__Your assignment__. Copy each line below in which the string "watermark" appears.

__Provided data__.
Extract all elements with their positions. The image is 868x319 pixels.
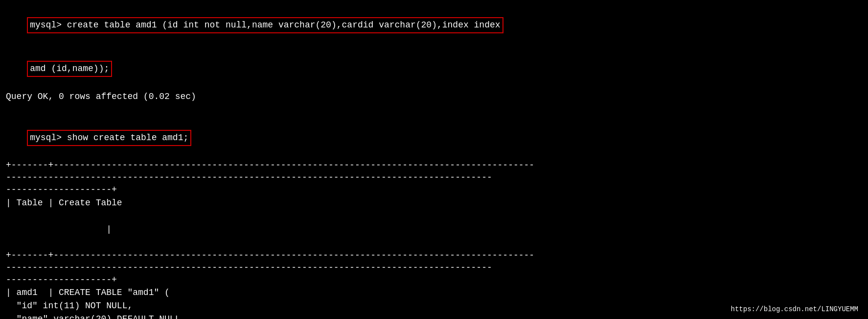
pipe-line: | (6, 223, 862, 236)
blank-line-2 (6, 210, 862, 223)
blank-line-1 (6, 103, 862, 117)
sep-line-6: --------------------+ (6, 274, 862, 286)
url-watermark: https://blog.csdn.net/LINGYUEMM (731, 305, 858, 313)
sep-line-3: --------------------+ (6, 184, 862, 196)
table-header: | Table | Create Table (6, 196, 862, 210)
query-ok-line: Query OK, 0 rows affected (0.02 sec) (6, 90, 862, 103)
sep-line-1: +-------+-------------------------------… (6, 159, 862, 172)
sep-line-5: ----------------------------------------… (6, 262, 862, 274)
data-line-3: "name" varchar(20) DEFAULT NULL, (6, 313, 862, 319)
blank-line-3 (6, 236, 862, 249)
sep-line-2: ----------------------------------------… (6, 172, 862, 184)
sep-line-4: +-------+-------------------------------… (6, 249, 862, 262)
show-cmd-line: mysql> show create table amd1; (6, 117, 862, 159)
create-table-line2: amd (id,name)); (6, 48, 862, 90)
terminal-window: mysql> create table amd1 (id int not nul… (0, 0, 868, 319)
create-table-line1: mysql> create table amd1 (id int not nul… (6, 4, 862, 47)
show-cmd-highlight: mysql> show create table amd1; (27, 130, 191, 146)
create-cmd-highlight: mysql> create table amd1 (id int not nul… (27, 17, 503, 33)
create-cmd-line2-highlight: amd (id,name)); (27, 61, 112, 77)
data-line-1: | amd1 | CREATE TABLE "amd1" ( (6, 286, 862, 299)
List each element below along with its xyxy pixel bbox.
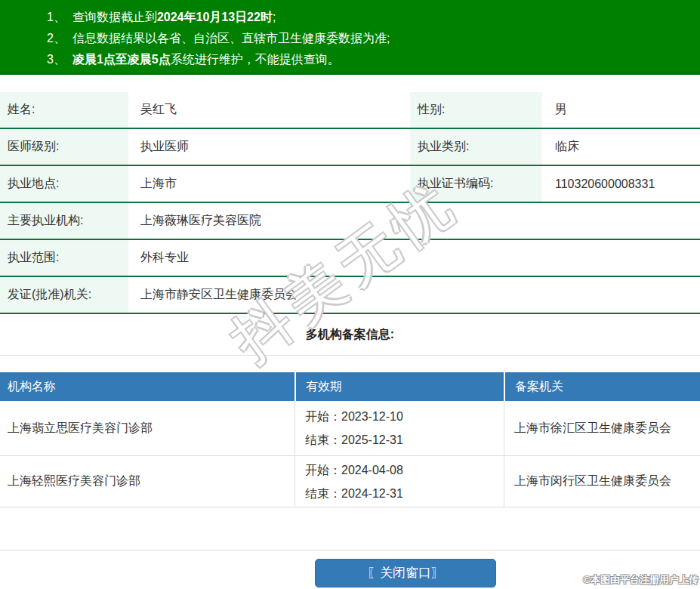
record-validity-period: 开始：2023-12-10 结束：2025-12-31 [294, 401, 504, 455]
notice-line-1: 1、查询数据截止到2024年10月13日22时; [47, 7, 700, 28]
record-row: 上海轻熙医疗美容门诊部 开始：2024-04-08 结束：2024-12-31 … [0, 456, 700, 507]
record-authority: 上海市闵行区卫生健康委员会 [504, 456, 700, 507]
notice-number: 1、 [47, 11, 66, 23]
column-header-validity-period: 有效期 [294, 372, 504, 401]
field-label-gender: 性别: [410, 92, 542, 128]
validity-start-date: 开始：2023-12-10 [305, 405, 504, 428]
field-value-name: 吴红飞 [128, 92, 410, 128]
field-label-main-institution: 主要执业机构: [0, 203, 128, 239]
field-value-practice-scope: 外科专业 [128, 240, 700, 276]
notice-text: ; [273, 11, 276, 23]
validity-end-date: 结束：2025-12-31 [305, 428, 504, 452]
notice-bold-text: 凌晨1点至凌晨5点 [72, 53, 171, 66]
field-value-certificate-number: 110320600008331 [542, 166, 700, 202]
field-value-gender: 男 [542, 92, 700, 128]
multi-org-records-table: 机构名称 有效期 备案机关 上海翡立思医疗美容门诊部 开始：2023-12-10… [0, 372, 700, 507]
notice-number: 2、 [47, 32, 66, 45]
record-row: 上海翡立思医疗美容门诊部 开始：2023-12-10 结束：2025-12-31… [0, 401, 700, 456]
table-row: 执业范围: 外科专业 [0, 240, 700, 277]
table-row: 主要执业机构: 上海薇琳医疗美容医院 [0, 203, 700, 240]
validity-start-date: 开始：2024-04-08 [305, 458, 504, 482]
copyright-watermark: ©本图由平台注册用户上传 [583, 573, 698, 587]
divider-line [0, 355, 700, 356]
record-institution-name: 上海轻熙医疗美容门诊部 [0, 456, 294, 507]
notice-number: 3、 [47, 53, 66, 66]
field-value-practice-location: 上海市 [128, 166, 410, 202]
records-table-header: 机构名称 有效期 备案机关 [0, 372, 700, 401]
field-label-doctor-level: 医师级别: [0, 129, 128, 165]
table-row: 医师级别: 执业医师 执业类别: 临床 [0, 129, 700, 166]
notice-text: 系统进行维护，不能提供查询。 [171, 53, 340, 66]
field-value-issuing-authority: 上海市静安区卫生健康委员会 [128, 277, 700, 313]
notice-line-3: 3、凌晨1点至凌晨5点系统进行维护，不能提供查询。 [47, 49, 700, 70]
field-value-main-institution: 上海薇琳医疗美容医院 [128, 203, 700, 239]
record-validity-period: 开始：2024-04-08 结束：2024-12-31 [294, 456, 504, 507]
close-window-button[interactable]: 〖关闭窗口〗 [315, 559, 496, 587]
field-label-name: 姓名: [0, 92, 128, 128]
notice-banner: 1、查询数据截止到2024年10月13日22时; 2、信息数据结果以各省、自治区… [0, 0, 700, 75]
notice-text: 信息数据结果以各省、自治区、直辖市卫生健康委数据为准; [72, 32, 390, 45]
field-label-practice-location: 执业地点: [0, 166, 128, 202]
notice-text: 查询数据截止到 [72, 11, 157, 23]
field-label-practice-scope: 执业范围: [0, 240, 128, 276]
notice-line-2: 2、信息数据结果以各省、自治区、直辖市卫生健康委数据为准; [47, 28, 700, 49]
table-row: 发证(批准)机关: 上海市静安区卫生健康委员会 [0, 277, 700, 314]
record-institution-name: 上海翡立思医疗美容门诊部 [0, 401, 294, 455]
column-header-record-authority: 备案机关 [504, 372, 700, 401]
field-value-practice-category: 临床 [542, 129, 700, 165]
section-title-multi-org-records: 多机构备案信息: [0, 327, 700, 343]
field-label-practice-category: 执业类别: [410, 129, 542, 165]
practitioner-info-table: 姓名: 吴红飞 性别: 男 医师级别: 执业医师 执业类别: 临床 执业地点: … [0, 92, 700, 314]
validity-end-date: 结束：2024-12-31 [305, 482, 504, 505]
field-value-doctor-level: 执业医师 [128, 129, 410, 165]
divider-line [0, 550, 700, 550]
table-row: 姓名: 吴红飞 性别: 男 [0, 92, 700, 129]
table-row: 执业地点: 上海市 执业证书编码: 110320600008331 [0, 166, 700, 203]
field-label-certificate-number: 执业证书编码: [410, 166, 542, 202]
column-header-institution-name: 机构名称 [0, 372, 294, 401]
field-label-issuing-authority: 发证(批准)机关: [0, 277, 128, 313]
record-authority: 上海市徐汇区卫生健康委员会 [504, 401, 700, 455]
notice-bold-text: 2024年10月13日22时 [157, 11, 273, 23]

__Written reply__.
url-watermark: https://blog.csdn.net/LINGYUEMM (731, 305, 858, 313)
copyright-watermark: ©本图由平台注册用户上传 [583, 573, 698, 587]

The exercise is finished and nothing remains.